Copy, from the data below, every line that has "Large" in it.

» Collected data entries
--------------------

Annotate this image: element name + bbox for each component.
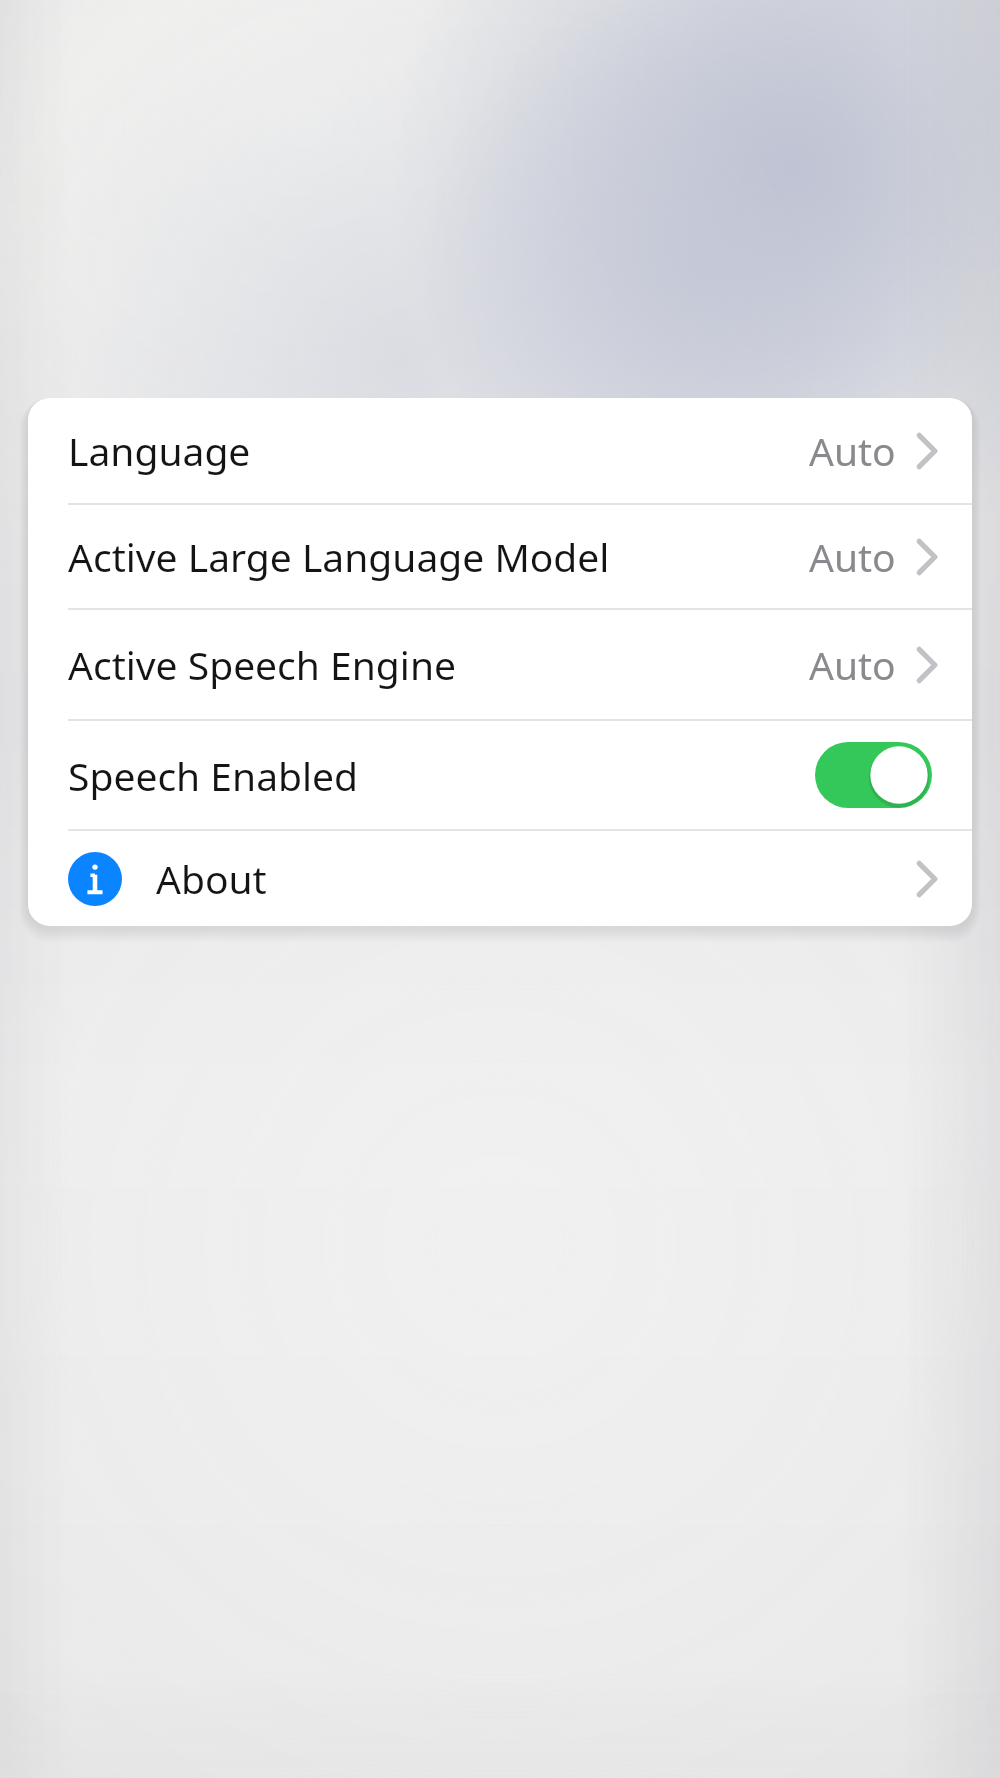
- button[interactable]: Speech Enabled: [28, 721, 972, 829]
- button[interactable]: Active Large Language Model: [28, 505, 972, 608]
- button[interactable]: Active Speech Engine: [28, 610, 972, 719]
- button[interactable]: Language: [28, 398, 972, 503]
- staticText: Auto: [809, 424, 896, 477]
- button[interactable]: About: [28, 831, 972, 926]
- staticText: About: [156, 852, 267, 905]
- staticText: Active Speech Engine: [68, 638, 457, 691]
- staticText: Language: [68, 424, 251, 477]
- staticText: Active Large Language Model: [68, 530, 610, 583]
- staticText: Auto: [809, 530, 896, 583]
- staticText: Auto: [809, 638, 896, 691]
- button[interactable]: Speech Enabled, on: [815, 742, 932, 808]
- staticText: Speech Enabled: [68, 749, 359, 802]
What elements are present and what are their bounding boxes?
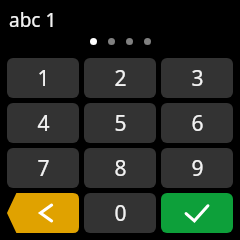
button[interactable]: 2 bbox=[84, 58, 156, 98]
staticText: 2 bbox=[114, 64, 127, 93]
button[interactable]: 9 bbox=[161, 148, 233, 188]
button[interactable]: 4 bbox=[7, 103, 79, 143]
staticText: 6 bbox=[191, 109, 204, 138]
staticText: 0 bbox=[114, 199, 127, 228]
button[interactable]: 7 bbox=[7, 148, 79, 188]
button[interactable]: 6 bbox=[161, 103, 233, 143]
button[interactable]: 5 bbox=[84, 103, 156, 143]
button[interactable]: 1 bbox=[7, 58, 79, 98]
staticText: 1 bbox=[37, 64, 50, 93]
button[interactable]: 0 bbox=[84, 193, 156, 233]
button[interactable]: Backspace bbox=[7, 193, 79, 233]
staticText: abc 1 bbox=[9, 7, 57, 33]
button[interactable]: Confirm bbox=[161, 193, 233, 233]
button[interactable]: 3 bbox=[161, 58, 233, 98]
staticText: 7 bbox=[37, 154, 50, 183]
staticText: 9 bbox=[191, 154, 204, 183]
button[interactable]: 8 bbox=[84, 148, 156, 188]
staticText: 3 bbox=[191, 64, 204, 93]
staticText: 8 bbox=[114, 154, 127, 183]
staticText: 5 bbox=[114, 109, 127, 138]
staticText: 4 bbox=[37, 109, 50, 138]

--------------------

» FINAL ANSWER
- button[interactable]: Active Large Language Model: [28, 505, 972, 608]
- staticText: Active Large Language Model: [68, 530, 610, 583]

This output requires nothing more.